┌─ PROVIDED DATA
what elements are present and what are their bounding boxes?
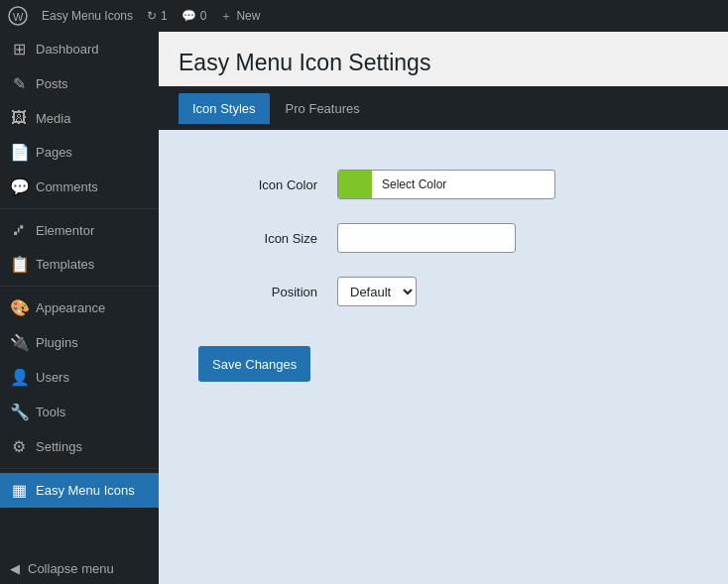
sidebar-divider-3 <box>0 468 159 469</box>
sidebar-label-comments: Comments <box>36 179 149 194</box>
position-row: Position Default Left Right <box>198 277 688 306</box>
content-area: Easy Menu Icon Settings Icon Styles Pro … <box>159 32 728 584</box>
color-label: Select Color <box>372 177 456 191</box>
site-name-item[interactable]: Easy Menu Icons <box>42 9 133 23</box>
sidebar-item-templates[interactable]: 📋 Templates <box>0 247 159 282</box>
plugins-icon: 🔌 <box>10 333 28 352</box>
easy-menu-icons-icon: ▦ <box>10 481 28 500</box>
comments-sidebar-icon: 💬 <box>10 177 28 196</box>
site-name: Easy Menu Icons <box>42 9 133 23</box>
sidebar-label-templates: Templates <box>36 257 149 272</box>
sidebar-label-plugins: Plugins <box>36 335 149 350</box>
sidebar-label-elementor: Elementor <box>36 223 149 238</box>
icon-color-label: Icon Color <box>198 177 317 192</box>
sidebar-label-easy-menu-icons: Easy Menu Icons <box>36 483 149 498</box>
sidebar-label-pages: Pages <box>36 145 149 160</box>
save-changes-button[interactable]: Save Changes <box>198 346 310 382</box>
admin-bar: W Easy Menu Icons ↻ 1 💬 0 ＋ New <box>0 0 728 32</box>
icon-size-row: Icon Size <box>198 223 688 253</box>
updates-icon: ↻ <box>147 9 157 23</box>
media-icon: 🖼 <box>10 109 28 127</box>
main-layout: ⊞ Dashboard ✎ Posts 🖼 Media 📄 Pages 💬 Co… <box>0 32 728 584</box>
position-select[interactable]: Default Left Right <box>337 277 417 306</box>
comments-count: 0 <box>200 9 207 23</box>
appearance-icon: 🎨 <box>10 298 28 317</box>
elementor-icon: ⑇ <box>10 221 28 239</box>
sidebar-item-elementor[interactable]: ⑇ Elementor <box>0 213 159 247</box>
sidebar-item-tools[interactable]: 🔧 Tools <box>0 395 159 429</box>
tab-bar: Icon Styles Pro Features <box>159 86 728 130</box>
collapse-menu[interactable]: ◀ Collapse menu <box>0 553 159 584</box>
sidebar-item-posts[interactable]: ✎ Posts <box>0 66 159 101</box>
sidebar-item-plugins[interactable]: 🔌 Plugins <box>0 325 159 360</box>
sidebar-label-appearance: Appearance <box>36 300 149 315</box>
sidebar: ⊞ Dashboard ✎ Posts 🖼 Media 📄 Pages 💬 Co… <box>0 32 159 584</box>
sidebar-item-pages[interactable]: 📄 Pages <box>0 135 159 170</box>
settings-area: Icon Color Select Color Icon Size <box>159 130 728 584</box>
updates-item[interactable]: ↻ 1 <box>147 9 168 23</box>
icon-size-input[interactable] <box>337 223 516 253</box>
sidebar-label-users: Users <box>36 370 149 385</box>
updates-count: 1 <box>161 9 168 23</box>
sidebar-item-comments[interactable]: 💬 Comments <box>0 170 159 204</box>
page-header: Easy Menu Icon Settings <box>159 32 728 86</box>
new-label: New <box>236 9 260 23</box>
svg-text:W: W <box>13 11 24 23</box>
save-area: Save Changes <box>179 336 708 392</box>
tab-icon-styles[interactable]: Icon Styles <box>179 93 270 124</box>
sidebar-item-settings[interactable]: ⚙ Settings <box>0 429 159 464</box>
sidebar-label-tools: Tools <box>36 405 149 419</box>
sidebar-label-posts: Posts <box>36 76 149 91</box>
posts-icon: ✎ <box>10 74 28 93</box>
dashboard-icon: ⊞ <box>10 40 28 58</box>
sidebar-item-users[interactable]: 👤 Users <box>0 360 159 395</box>
comments-icon: 💬 <box>182 9 196 23</box>
page-title: Easy Menu Icon Settings <box>179 50 708 76</box>
color-picker-button[interactable]: Select Color <box>337 170 555 199</box>
templates-icon: 📋 <box>10 255 28 274</box>
collapse-label: Collapse menu <box>28 561 114 576</box>
position-label: Position <box>198 285 317 299</box>
icon-size-control <box>337 223 555 253</box>
new-icon: ＋ <box>220 8 232 25</box>
icon-size-label: Icon Size <box>198 231 317 246</box>
sidebar-item-media[interactable]: 🖼 Media <box>0 101 159 135</box>
sidebar-item-easy-menu-icons[interactable]: ▦ Easy Menu Icons <box>0 473 159 508</box>
users-icon: 👤 <box>10 368 28 387</box>
tab-pro-features[interactable]: Pro Features <box>272 93 374 124</box>
color-swatch <box>338 170 372 199</box>
sidebar-label-settings: Settings <box>36 439 149 454</box>
wp-logo-item[interactable]: W <box>8 6 28 26</box>
icon-color-row: Icon Color Select Color <box>198 170 688 199</box>
sidebar-label-media: Media <box>36 111 149 126</box>
icon-color-control: Select Color <box>337 170 555 199</box>
wp-logo-icon: W <box>8 6 28 26</box>
sidebar-divider-1 <box>0 208 159 209</box>
comments-item[interactable]: 💬 0 <box>182 9 207 23</box>
sidebar-divider-2 <box>0 286 159 287</box>
tools-icon: 🔧 <box>10 403 28 421</box>
settings-icon: ⚙ <box>10 437 28 456</box>
new-item[interactable]: ＋ New <box>220 8 260 25</box>
sidebar-label-dashboard: Dashboard <box>36 42 149 57</box>
collapse-icon: ◀ <box>10 561 20 576</box>
sidebar-item-dashboard[interactable]: ⊞ Dashboard <box>0 32 159 66</box>
pages-icon: 📄 <box>10 143 28 162</box>
settings-form: Icon Color Select Color Icon Size <box>179 160 708 316</box>
position-control: Default Left Right <box>337 277 555 306</box>
sidebar-item-appearance[interactable]: 🎨 Appearance <box>0 291 159 325</box>
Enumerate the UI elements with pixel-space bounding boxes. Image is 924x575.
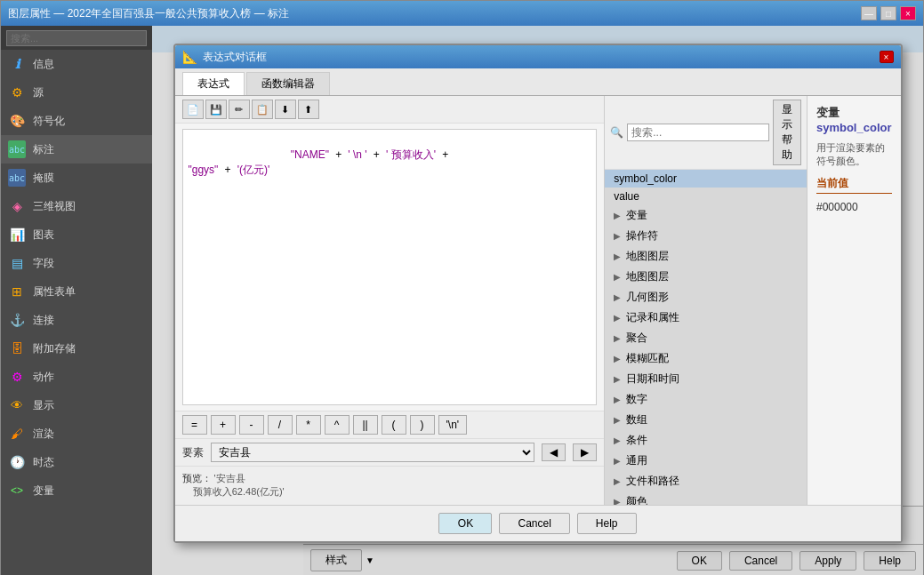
sidebar-item-3dview[interactable]: ◈ 三维视图 (1, 192, 152, 220)
op-power[interactable]: ^ (325, 415, 350, 435)
expr-cancel-button[interactable]: Cancel (499, 513, 569, 534)
sidebar-item-join[interactable]: ⚓ 连接 (1, 306, 152, 334)
fn-item-recattr[interactable]: ▶ 记录和属性 (605, 307, 807, 328)
fn-label-aggregate: 聚合 (626, 331, 647, 346)
fn-arrow-geometry: ▶ (614, 292, 621, 302)
fn-item-condition[interactable]: ▶ 条件 (605, 430, 807, 451)
sidebar-item-variable[interactable]: <> 变量 (1, 476, 152, 505)
sidebar-item-info[interactable]: ℹ 信息 (1, 50, 152, 78)
import-expression-button[interactable]: ⬇ (275, 100, 296, 119)
maximize-button[interactable]: □ (880, 6, 896, 20)
sidebar-item-label-label: 标注 (33, 142, 54, 157)
sidebar-item-display[interactable]: 👁 显示 (1, 391, 152, 419)
fn-item-maplayer1[interactable]: ▶ 地图图层 (605, 246, 807, 267)
fn-arrow-operator: ▶ (614, 231, 621, 241)
fn-item-datetime[interactable]: ▶ 日期和时间 (605, 369, 807, 389)
fn-item-value[interactable]: value (605, 188, 807, 205)
op-equals[interactable]: = (182, 415, 207, 435)
tab-expression[interactable]: 表达式 (182, 72, 245, 95)
sidebar-item-chart[interactable]: 📊 图表 (1, 220, 152, 249)
sidebar-item-label-variable: 变量 (33, 483, 54, 499)
op-rparen[interactable]: ) (410, 415, 435, 435)
expression-code-area[interactable]: "NAME" + ' \n ' + ' 预算收入' + "ggys" + '(亿… (182, 129, 598, 405)
fn-item-maplayer2[interactable]: ▶ 地图图层 (605, 267, 807, 287)
fn-arrow-condition: ▶ (614, 435, 621, 445)
expr-editor-panel: 📄 💾 ✏ 📋 ⬇ ⬆ "NAME" + ' \n ' + ' 预算收入' + … (175, 96, 606, 505)
info-icon: ℹ (8, 55, 26, 73)
fn-label-datetime: 日期和时间 (626, 371, 679, 387)
sidebar-item-label-time: 时态 (33, 455, 54, 470)
content-area: 行高 1.00 行 字体 明朝标注位单 样式 ▼ OK Cancel Apply… (152, 26, 923, 575)
sidebar-item-render[interactable]: 🖌 渲染 (1, 419, 152, 448)
edit-expression-button[interactable]: ✏ (229, 100, 250, 119)
fn-item-filepath[interactable]: ▶ 文件和路径 (605, 471, 807, 491)
main-window: 图层属性 — 2022年全国百强县一般公共预算收入榜 — 标注 — □ × ℹ … (0, 0, 924, 575)
sidebar-item-attrtable[interactable]: ⊞ 属性表单 (1, 277, 152, 306)
sidebar-item-label-auxstore: 附加存储 (33, 341, 76, 356)
sidebar: ℹ 信息 ⚙ 源 🎨 符号化 abc 标注 abc 掩膜 ◈ 三维视图 (1, 26, 152, 575)
op-divide[interactable]: / (268, 415, 293, 435)
fn-item-number[interactable]: ▶ 数字 (605, 389, 807, 410)
sidebar-item-label-join: 连接 (33, 313, 54, 328)
element-select[interactable]: 安吉县 (211, 443, 535, 462)
expr-help-button[interactable]: Help (577, 513, 637, 534)
render-icon: 🖌 (8, 425, 26, 443)
sidebar-item-mask[interactable]: abc 掩膜 (1, 164, 152, 192)
fn-item-aggregate[interactable]: ▶ 聚合 (605, 328, 807, 348)
minimize-button[interactable]: — (861, 6, 877, 20)
fn-item-symbol-color[interactable]: symbol_color (605, 170, 807, 188)
fn-label-variable: 变量 (626, 208, 647, 223)
sidebar-item-time[interactable]: 🕐 时态 (1, 448, 152, 476)
save-expression-button[interactable]: 💾 (205, 100, 227, 119)
export-expression-button[interactable]: ⬆ (298, 100, 319, 119)
fn-item-fuzzy[interactable]: ▶ 模糊匹配 (605, 348, 807, 369)
sidebar-item-action[interactable]: ⚙ 动作 (1, 363, 152, 391)
new-expression-button[interactable]: 📄 (182, 100, 204, 119)
threed-icon: ◈ (8, 197, 26, 215)
sidebar-item-source[interactable]: ⚙ 源 (1, 78, 152, 107)
op-plus[interactable]: + (211, 415, 236, 435)
sidebar-item-label-attrtable: 属性表单 (33, 284, 76, 299)
expression-dialog: 📐 表达式对话框 × 表达式 函数编辑器 (173, 44, 903, 543)
tab-function-editor[interactable]: 函数编辑器 (246, 72, 330, 95)
fn-arrow-datetime: ▶ (614, 374, 621, 384)
sidebar-item-auxstore[interactable]: 🗄 附加存储 (1, 334, 152, 363)
function-list: symbol_color value ▶ 变量 ▶ (605, 170, 807, 505)
fn-label-value: value (614, 190, 639, 203)
sidebar-item-symbol[interactable]: 🎨 符号化 (1, 107, 152, 135)
expr-ok-button[interactable]: OK (438, 513, 492, 534)
copy-expression-button[interactable]: 📋 (252, 100, 273, 119)
sidebar-item-label[interactable]: abc 标注 (1, 135, 152, 164)
function-search-input[interactable] (627, 124, 769, 141)
main-titlebar-right: — □ × (861, 6, 916, 20)
next-element-button[interactable]: ▶ (573, 443, 597, 461)
sidebar-search-input[interactable] (6, 30, 147, 46)
expr-toolbar: 📄 💾 ✏ 📋 ⬇ ⬆ (175, 96, 605, 124)
op-newline[interactable]: '\n' (438, 415, 468, 435)
fn-item-general[interactable]: ▶ 通用 (605, 451, 807, 471)
fn-item-color[interactable]: ▶ 颜色 (605, 491, 807, 505)
fn-arrow-maplayer1: ▶ (614, 252, 621, 261)
op-minus[interactable]: - (239, 415, 264, 435)
fn-item-operator[interactable]: ▶ 操作符 (605, 226, 807, 246)
fn-item-variable[interactable]: ▶ 变量 (605, 205, 807, 226)
fn-item-geometry[interactable]: ▶ 几何图形 (605, 287, 807, 307)
main-title: 图层属性 — 2022年全国百强县一般公共预算收入榜 — 标注 (8, 6, 289, 21)
fn-label-geometry: 几何图形 (626, 290, 669, 305)
expr-close-button[interactable]: × (880, 51, 894, 63)
var-description: 用于渲染要素的符号颜色。 (816, 141, 892, 169)
main-body: ℹ 信息 ⚙ 源 🎨 符号化 abc 标注 abc 掩膜 ◈ 三维视图 (1, 26, 923, 575)
sidebar-item-label-symbol: 符号化 (33, 114, 65, 129)
fn-label-maplayer2: 地图图层 (626, 269, 669, 284)
close-button[interactable]: × (900, 6, 916, 20)
sidebar-item-field[interactable]: ▤ 字段 (1, 249, 152, 277)
op-concat[interactable]: || (353, 415, 378, 435)
op-lparen[interactable]: ( (382, 415, 406, 435)
fn-arrow-variable: ▶ (614, 211, 621, 220)
prev-element-button[interactable]: ◀ (542, 443, 566, 461)
op-multiply[interactable]: * (296, 415, 321, 435)
display-icon: 👁 (8, 396, 26, 414)
show-help-button[interactable]: 显示帮助 (773, 100, 801, 165)
fn-label-maplayer1: 地图图层 (626, 249, 669, 264)
fn-item-array[interactable]: ▶ 数组 (605, 410, 807, 430)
└─
| PROBLEM TO SOLVE |
Which lines hold the word "input"? Copy each of them from the records.

| ANSWER TO THE PROBLEM |
icon-size-input[interactable] <box>337 223 516 253</box>
function-search-input[interactable] (627, 124, 769, 141)
sidebar-search-input[interactable] (6, 30, 147, 46)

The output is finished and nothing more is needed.